**WORK REQUEST:** The output should match, line for line, the records from the line containing "The image size" through the line containing "The width and", with every picture left out.

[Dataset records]
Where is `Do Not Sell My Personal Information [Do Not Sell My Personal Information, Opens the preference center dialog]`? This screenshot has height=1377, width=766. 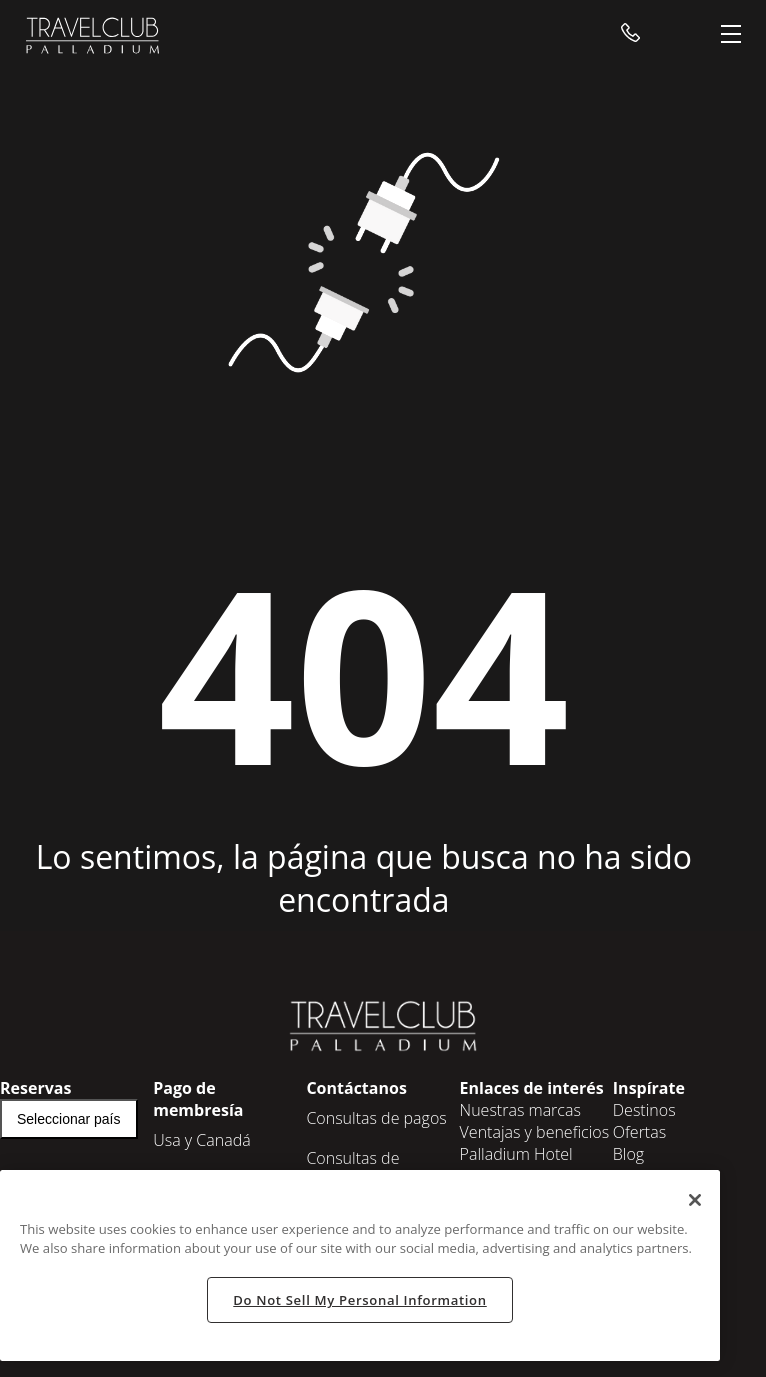 Do Not Sell My Personal Information [Do Not Sell My Personal Information, Opens the preference center dialog] is located at coordinates (359, 1300).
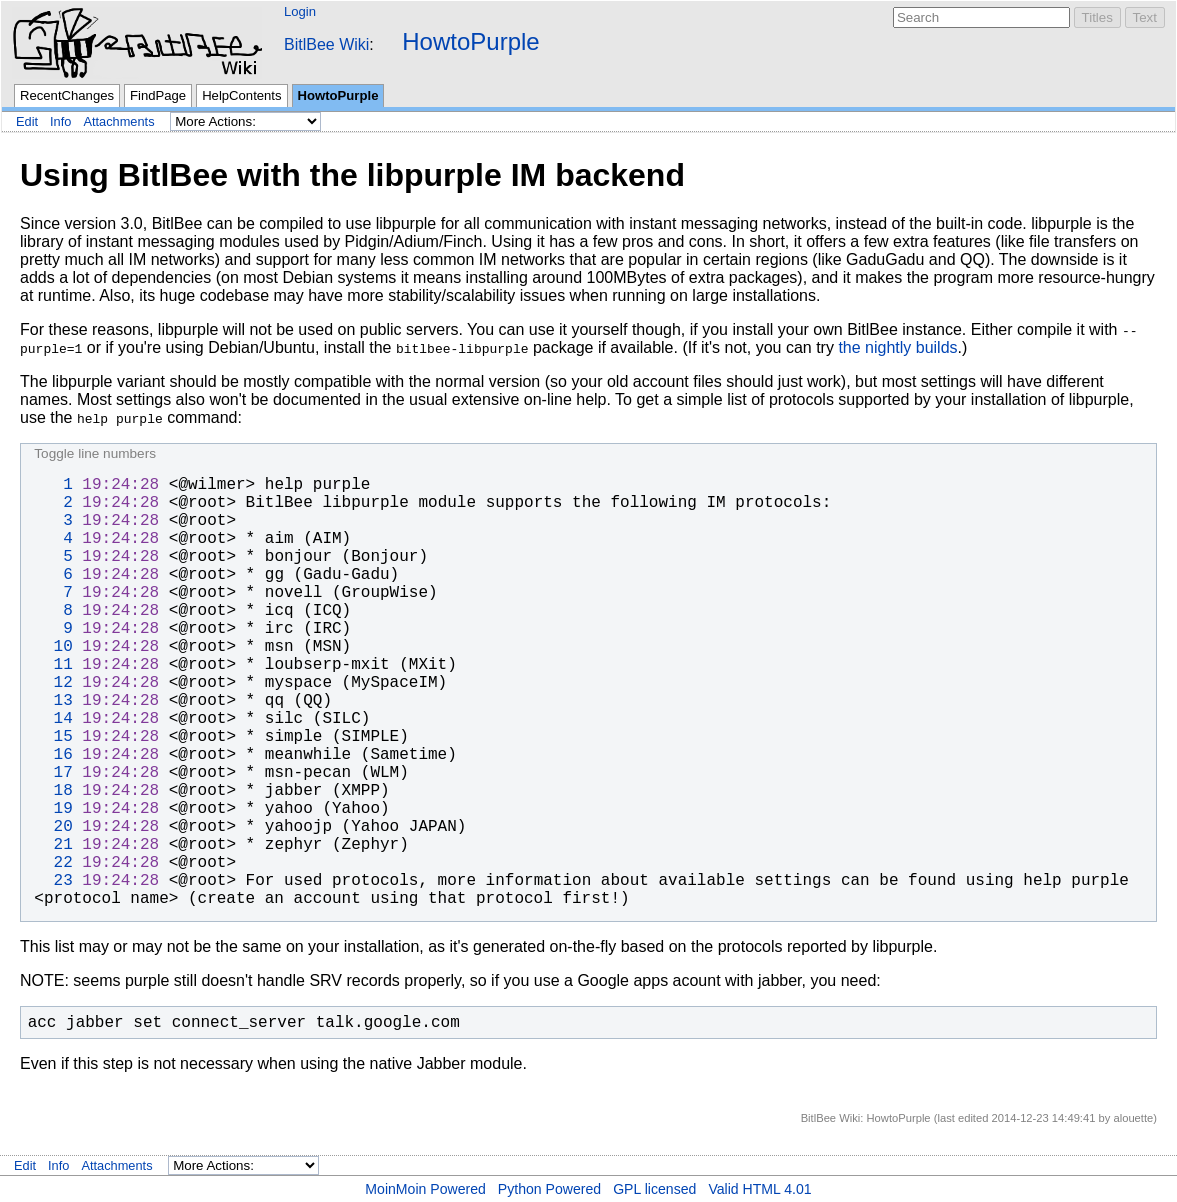 The height and width of the screenshot is (1202, 1177). What do you see at coordinates (326, 44) in the screenshot?
I see `BitlBee Wiki` at bounding box center [326, 44].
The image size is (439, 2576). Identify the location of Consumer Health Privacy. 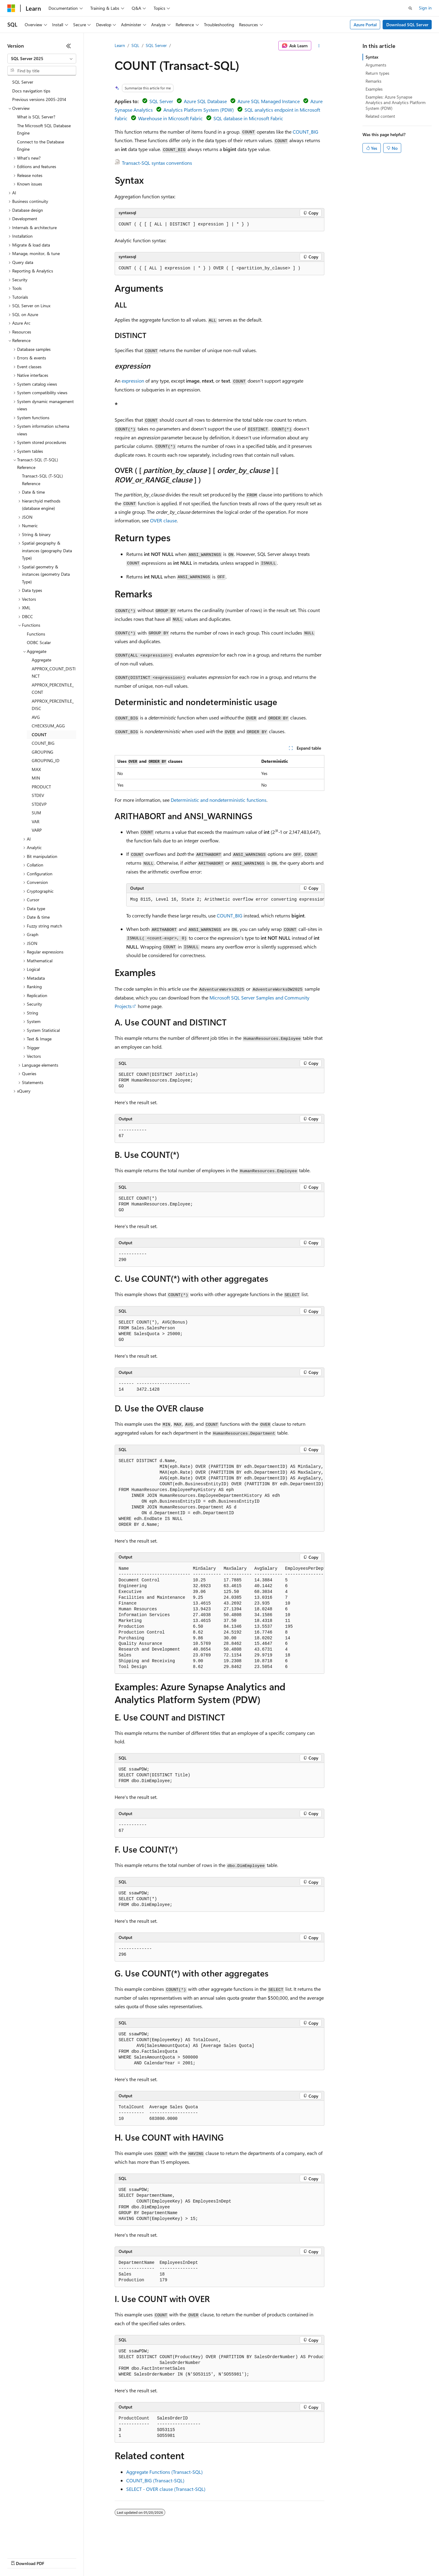
(175, 2557).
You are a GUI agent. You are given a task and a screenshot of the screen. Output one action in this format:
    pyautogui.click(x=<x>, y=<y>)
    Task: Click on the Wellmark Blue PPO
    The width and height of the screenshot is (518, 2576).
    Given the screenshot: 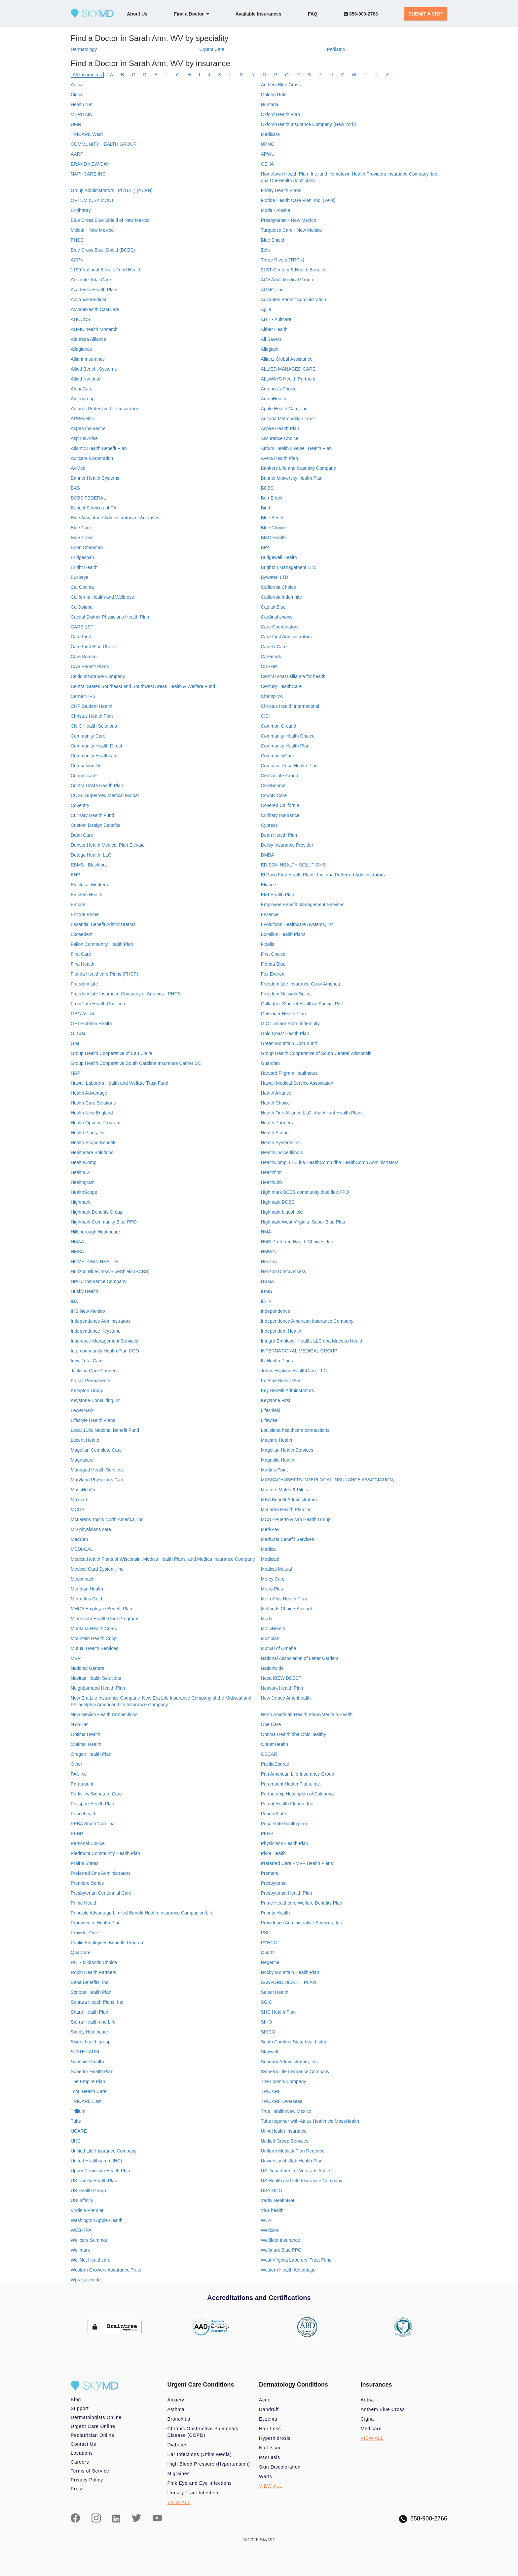 What is the action you would take?
    pyautogui.click(x=281, y=2250)
    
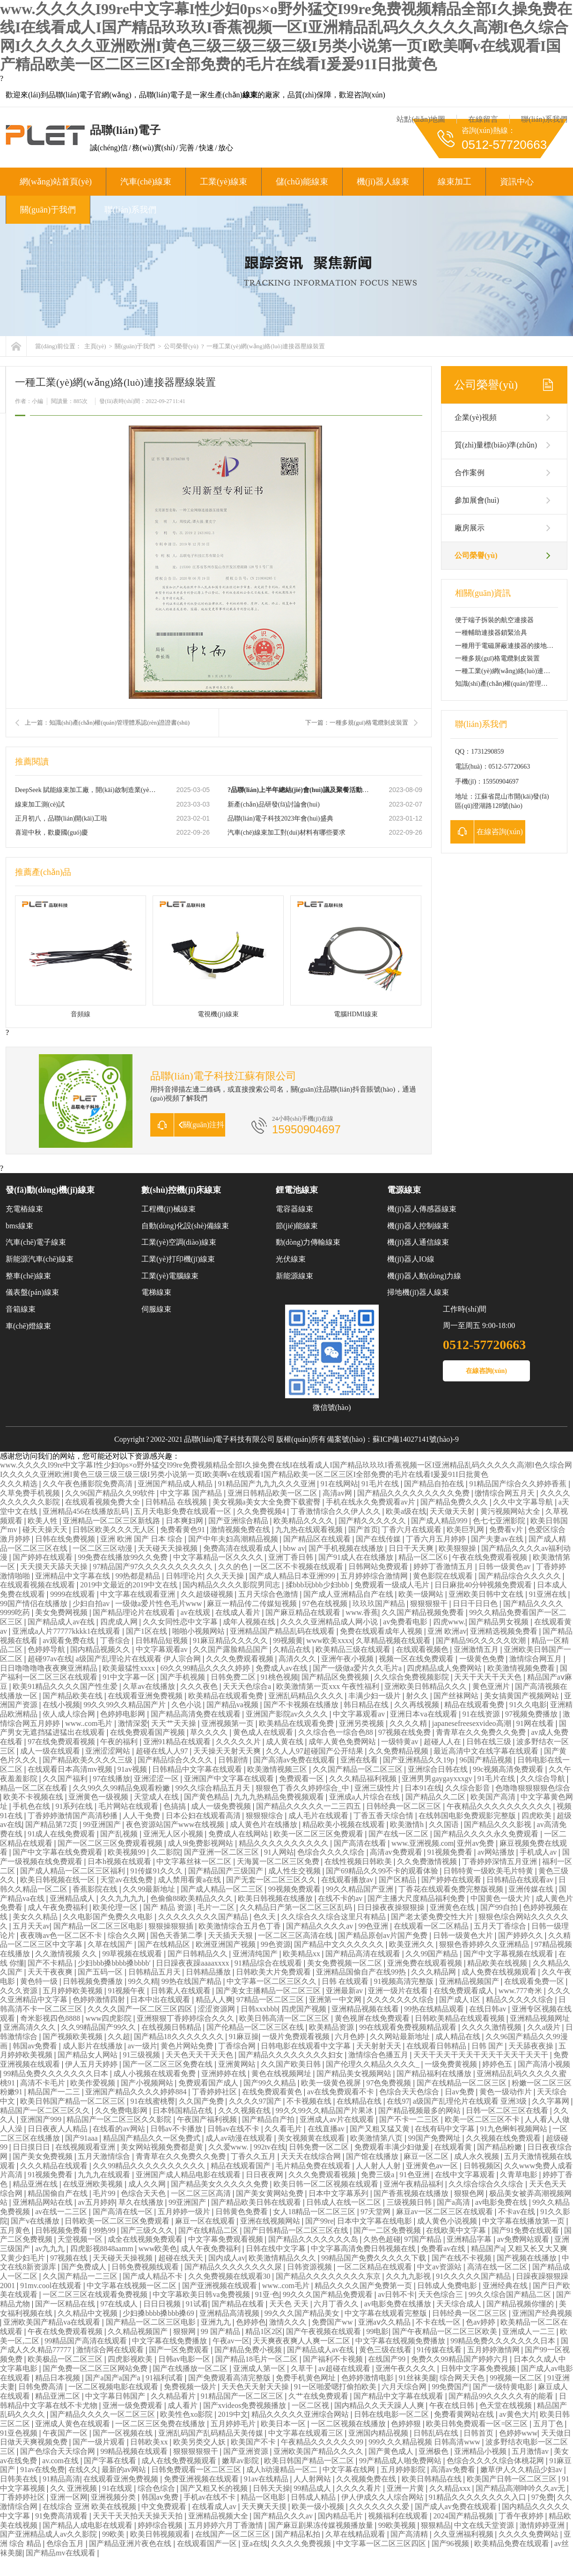  Describe the element at coordinates (501, 1898) in the screenshot. I see `中国黄色一级大片` at that location.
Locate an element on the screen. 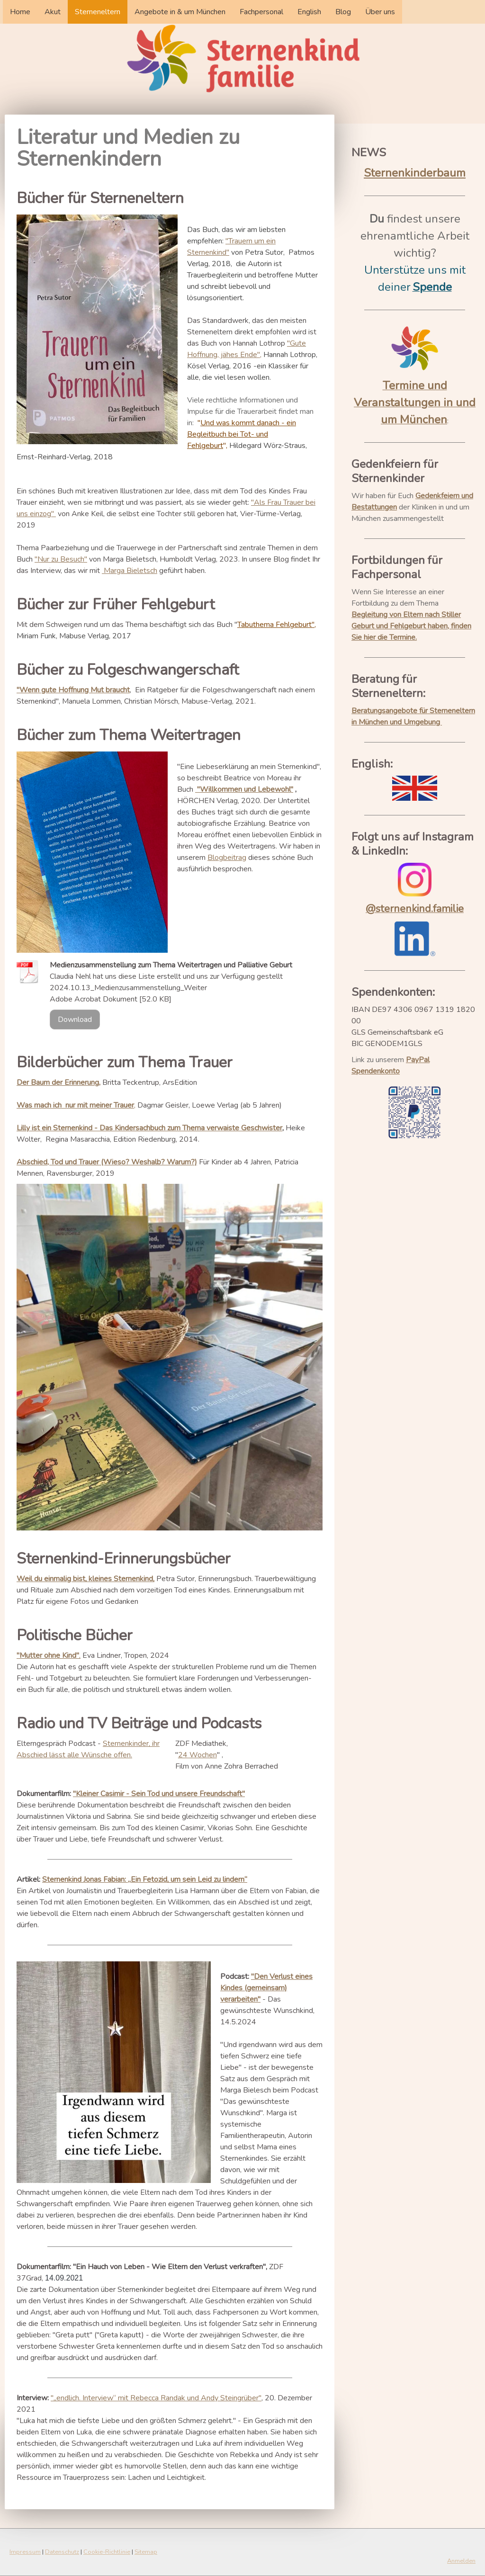 The height and width of the screenshot is (2576, 485). Angebote in & um München is located at coordinates (180, 12).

**TASK RESPONSE:**
The image size is (439, 2576). Identify the location of Consumer Health Privacy. 
(175, 2557).
You are a GUI agent. You are given a task and a screenshot of the screen. Output one action in this format:
    pyautogui.click(x=<x>, y=<y>)
    Task: Click on the Wellmark Blue PPO
    The width and height of the screenshot is (518, 2576).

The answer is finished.